At the beach in Pornichet, a resort near Nantes, Mathieu and a handsome hunk named Cédric (Stephane Rideau, of the “Wild Reeds” & “Sitcom”) make eye contact and the older Cédric outstares the more introspective 18-year-old. They meet when Cédric aggressively follows him home; they become passionate after taking long walks. There are a lot of frontal nude shots and shots of their passionate lovemaking, but it is all done tastefully and is in no way pornographic. These sex scenes give the film life and energy as this slow-developing film is sometimes too slow and bleak, especially during the middle part. Though by the film’s end the discreteness and subtlety of the film should win you over to what it was trying to accomplish.

The story is framed around Eric Rohmer’s film turf, the beautiful Gallic western seacoast. Lifshitz shows in detail the everyday life of the family, and the pangs of Mathieu’s first love experience on himself and on the other family members. There are also the pressures he faces from the aggressive Cédric who wants him to be proud of their relationship and to tell his family about it, while Mathieu is affected with insecurities and is unsure of what to do.

In one brilliant mise en scéne Cédric and Mathieu are standing in the shallow water and the family is on the beach intently watching them, while the young lovers argue about whether Mathieu should be open about the relationship. We hear some of their conversation but not all, as the scene leaves us with a powerful image of what Mathieu is conflicted about.

The film spends a lot of time relating to how the family reacts to Mathieu’s affair. His sister is upset that she’s being neglected; Mathieu remains self-absorbed in his volatile relationship and can’t see anyone but himself; Annick is concerned that the family can’t sit down to dinner together; while, his mother is the only one in the house who excuses her husband for neglecting the family for his work and excuses herself for being depressed by saying it’s not permanent.

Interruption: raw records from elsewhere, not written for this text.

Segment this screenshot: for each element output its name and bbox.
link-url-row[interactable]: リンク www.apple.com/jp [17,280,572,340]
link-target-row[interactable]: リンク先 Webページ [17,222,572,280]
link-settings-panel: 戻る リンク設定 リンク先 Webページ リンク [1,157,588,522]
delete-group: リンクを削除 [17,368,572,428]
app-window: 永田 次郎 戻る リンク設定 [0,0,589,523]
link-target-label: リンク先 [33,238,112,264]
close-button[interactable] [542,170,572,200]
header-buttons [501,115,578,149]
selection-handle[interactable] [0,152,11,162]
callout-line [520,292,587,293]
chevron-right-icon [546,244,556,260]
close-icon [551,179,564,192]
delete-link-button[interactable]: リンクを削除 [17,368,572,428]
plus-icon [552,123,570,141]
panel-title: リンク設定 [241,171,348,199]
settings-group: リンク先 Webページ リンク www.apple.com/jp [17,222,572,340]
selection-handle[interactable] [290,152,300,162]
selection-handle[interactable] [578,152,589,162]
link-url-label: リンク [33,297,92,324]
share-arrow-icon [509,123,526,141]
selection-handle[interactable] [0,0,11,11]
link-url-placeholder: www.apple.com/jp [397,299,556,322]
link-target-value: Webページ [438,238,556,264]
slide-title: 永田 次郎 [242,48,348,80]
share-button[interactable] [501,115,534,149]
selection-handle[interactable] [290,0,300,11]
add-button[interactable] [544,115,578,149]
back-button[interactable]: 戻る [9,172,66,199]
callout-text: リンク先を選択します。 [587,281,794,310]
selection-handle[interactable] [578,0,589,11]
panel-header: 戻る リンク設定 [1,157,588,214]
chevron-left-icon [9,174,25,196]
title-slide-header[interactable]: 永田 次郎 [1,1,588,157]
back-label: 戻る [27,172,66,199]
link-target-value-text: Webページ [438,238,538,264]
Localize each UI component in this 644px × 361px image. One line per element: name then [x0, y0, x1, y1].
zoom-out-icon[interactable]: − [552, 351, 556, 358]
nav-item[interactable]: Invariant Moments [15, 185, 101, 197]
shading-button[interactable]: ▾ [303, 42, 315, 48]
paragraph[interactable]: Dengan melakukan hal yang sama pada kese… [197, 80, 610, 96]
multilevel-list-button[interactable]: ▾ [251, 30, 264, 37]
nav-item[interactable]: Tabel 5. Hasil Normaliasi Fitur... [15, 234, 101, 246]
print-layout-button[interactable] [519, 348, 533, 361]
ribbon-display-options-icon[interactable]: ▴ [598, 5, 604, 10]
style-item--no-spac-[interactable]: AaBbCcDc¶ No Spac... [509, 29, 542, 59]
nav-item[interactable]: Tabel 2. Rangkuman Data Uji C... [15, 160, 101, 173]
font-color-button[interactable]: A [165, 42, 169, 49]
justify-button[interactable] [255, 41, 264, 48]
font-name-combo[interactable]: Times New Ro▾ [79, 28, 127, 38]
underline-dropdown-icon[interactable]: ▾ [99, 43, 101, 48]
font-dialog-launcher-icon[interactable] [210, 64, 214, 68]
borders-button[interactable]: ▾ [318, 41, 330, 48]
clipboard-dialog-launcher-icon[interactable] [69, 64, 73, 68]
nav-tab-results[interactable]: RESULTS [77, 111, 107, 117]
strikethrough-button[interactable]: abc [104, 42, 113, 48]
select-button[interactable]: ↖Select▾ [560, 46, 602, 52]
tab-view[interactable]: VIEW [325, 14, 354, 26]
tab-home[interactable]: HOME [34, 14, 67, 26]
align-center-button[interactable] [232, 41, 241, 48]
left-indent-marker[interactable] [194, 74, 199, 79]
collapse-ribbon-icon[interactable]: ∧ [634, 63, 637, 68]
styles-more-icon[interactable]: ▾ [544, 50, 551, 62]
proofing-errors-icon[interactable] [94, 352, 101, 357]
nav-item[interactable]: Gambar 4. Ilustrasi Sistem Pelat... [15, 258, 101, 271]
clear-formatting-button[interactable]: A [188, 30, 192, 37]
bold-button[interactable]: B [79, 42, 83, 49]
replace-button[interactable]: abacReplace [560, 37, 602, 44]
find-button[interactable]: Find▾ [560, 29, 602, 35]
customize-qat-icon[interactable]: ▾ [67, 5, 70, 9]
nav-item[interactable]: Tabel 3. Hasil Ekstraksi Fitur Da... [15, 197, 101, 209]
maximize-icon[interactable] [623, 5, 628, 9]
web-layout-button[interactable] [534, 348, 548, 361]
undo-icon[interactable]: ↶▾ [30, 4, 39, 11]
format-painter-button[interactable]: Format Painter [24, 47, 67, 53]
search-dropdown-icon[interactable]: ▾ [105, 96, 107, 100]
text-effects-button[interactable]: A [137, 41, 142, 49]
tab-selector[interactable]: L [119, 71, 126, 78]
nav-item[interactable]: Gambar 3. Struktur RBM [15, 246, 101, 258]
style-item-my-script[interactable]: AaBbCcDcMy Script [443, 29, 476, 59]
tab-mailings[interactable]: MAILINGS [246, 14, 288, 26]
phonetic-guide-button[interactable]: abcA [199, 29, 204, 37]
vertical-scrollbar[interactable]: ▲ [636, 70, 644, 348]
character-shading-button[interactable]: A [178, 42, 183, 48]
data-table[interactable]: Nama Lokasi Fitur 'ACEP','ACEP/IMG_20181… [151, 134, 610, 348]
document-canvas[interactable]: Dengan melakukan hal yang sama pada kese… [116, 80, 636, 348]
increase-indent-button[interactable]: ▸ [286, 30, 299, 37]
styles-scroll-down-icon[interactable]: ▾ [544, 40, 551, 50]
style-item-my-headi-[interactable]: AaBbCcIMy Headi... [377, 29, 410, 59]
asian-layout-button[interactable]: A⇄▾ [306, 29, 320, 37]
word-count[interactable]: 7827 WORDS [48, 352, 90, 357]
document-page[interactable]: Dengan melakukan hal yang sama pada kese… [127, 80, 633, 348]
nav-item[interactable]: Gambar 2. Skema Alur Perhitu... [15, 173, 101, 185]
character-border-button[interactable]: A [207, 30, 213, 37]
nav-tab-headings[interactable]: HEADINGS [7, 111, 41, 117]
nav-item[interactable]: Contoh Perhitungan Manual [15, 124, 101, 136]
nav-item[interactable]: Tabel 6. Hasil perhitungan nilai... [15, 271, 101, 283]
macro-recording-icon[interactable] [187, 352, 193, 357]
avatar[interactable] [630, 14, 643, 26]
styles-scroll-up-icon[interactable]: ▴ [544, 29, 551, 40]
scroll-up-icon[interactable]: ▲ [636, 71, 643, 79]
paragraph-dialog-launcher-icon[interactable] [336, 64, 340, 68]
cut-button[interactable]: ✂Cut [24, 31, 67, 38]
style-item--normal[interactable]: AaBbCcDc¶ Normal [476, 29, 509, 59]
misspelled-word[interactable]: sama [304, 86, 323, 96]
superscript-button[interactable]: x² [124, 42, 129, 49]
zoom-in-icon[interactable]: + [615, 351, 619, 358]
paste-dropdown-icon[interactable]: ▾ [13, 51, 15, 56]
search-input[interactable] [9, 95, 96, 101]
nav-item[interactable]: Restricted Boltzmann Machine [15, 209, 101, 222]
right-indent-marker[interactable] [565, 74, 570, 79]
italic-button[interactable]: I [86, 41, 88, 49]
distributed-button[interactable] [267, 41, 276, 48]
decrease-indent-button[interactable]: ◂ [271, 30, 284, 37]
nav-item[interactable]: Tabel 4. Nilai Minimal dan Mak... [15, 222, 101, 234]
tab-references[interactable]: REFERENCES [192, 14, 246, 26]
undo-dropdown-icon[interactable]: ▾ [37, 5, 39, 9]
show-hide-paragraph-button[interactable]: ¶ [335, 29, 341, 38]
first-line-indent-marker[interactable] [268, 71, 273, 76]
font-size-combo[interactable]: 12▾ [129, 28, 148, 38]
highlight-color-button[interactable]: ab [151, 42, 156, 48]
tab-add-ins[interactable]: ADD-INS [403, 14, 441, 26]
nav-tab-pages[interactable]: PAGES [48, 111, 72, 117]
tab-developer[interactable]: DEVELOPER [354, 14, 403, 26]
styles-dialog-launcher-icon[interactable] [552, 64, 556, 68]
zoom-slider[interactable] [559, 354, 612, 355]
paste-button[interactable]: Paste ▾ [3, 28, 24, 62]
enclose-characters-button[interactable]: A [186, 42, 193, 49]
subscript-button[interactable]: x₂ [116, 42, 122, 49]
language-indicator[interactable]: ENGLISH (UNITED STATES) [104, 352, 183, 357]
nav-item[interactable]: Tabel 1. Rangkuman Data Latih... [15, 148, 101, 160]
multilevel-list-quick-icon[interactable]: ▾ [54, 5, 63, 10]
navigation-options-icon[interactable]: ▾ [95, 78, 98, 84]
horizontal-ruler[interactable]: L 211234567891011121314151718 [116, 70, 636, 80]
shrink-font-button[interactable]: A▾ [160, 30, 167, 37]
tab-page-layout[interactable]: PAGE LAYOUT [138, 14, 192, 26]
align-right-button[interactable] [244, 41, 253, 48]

At the early time in the relationship Mathieu is interested in pursuing a university degree and becoming an architect. Cédric has already given up on fitting in to society. He has dropped-out of school, tried unsuccessfully being a male hustler, has worked for the last three years at a waffle stand on the beach, and plans in the fall to enroll in a computer course. Cédric has no curiosity about learning, but gets off on using his sexual energy to the fullest.

The film’s most trying moments are saved near the conclusion, when we see Mathieu alone in his family’s resort town and he’s trying to decide what to do with his life. He has accidently made contact with Pierre (Ohlund), a former boyfriend of Cédric’s, as the two walk together along the beach and Mathieu gently questions him about his relationship with Cédric. Mathieu’s emotional trauma over the suicide is apparently over, but we never learn why it happened. It’s left up in the air as to whether it was because of a lover’s spat, anxiety because of his homosexuality, or maybe because he has a family history of depression. This engaging, superbly acted film — where the two male leads are not just pretty faces, but they act in a very realistic way so that it seems they are not acting — ends on a note of caution as Mathieu ponders what has happened to him and is stuck deciding what his path will be. He sees how the unambitious gay local boys who dropped-out of school have settled for less interesting jobs, and seem to have settled for less than what he wants in life. This plays on his troubled mind as he sits on a sand dune deep in thought about continuing his relationship with Cédric, while the uninhibited Pierre plays freely with a dog on the wintry beach.

The film resonates with a truth of character story, and should be of interest to people of all sexual orientations. The innocent Mathieu is a universal-type, searching for answers about life that he still doesn’t know if he ever will find while he is suffering mostly from growing pains. Sébastien Lifshitz has created an original film from a conventional but credible coming-of-age story about lovers from opposite backgrounds. It is heartfelt, and is full of intense feelings and insights into love.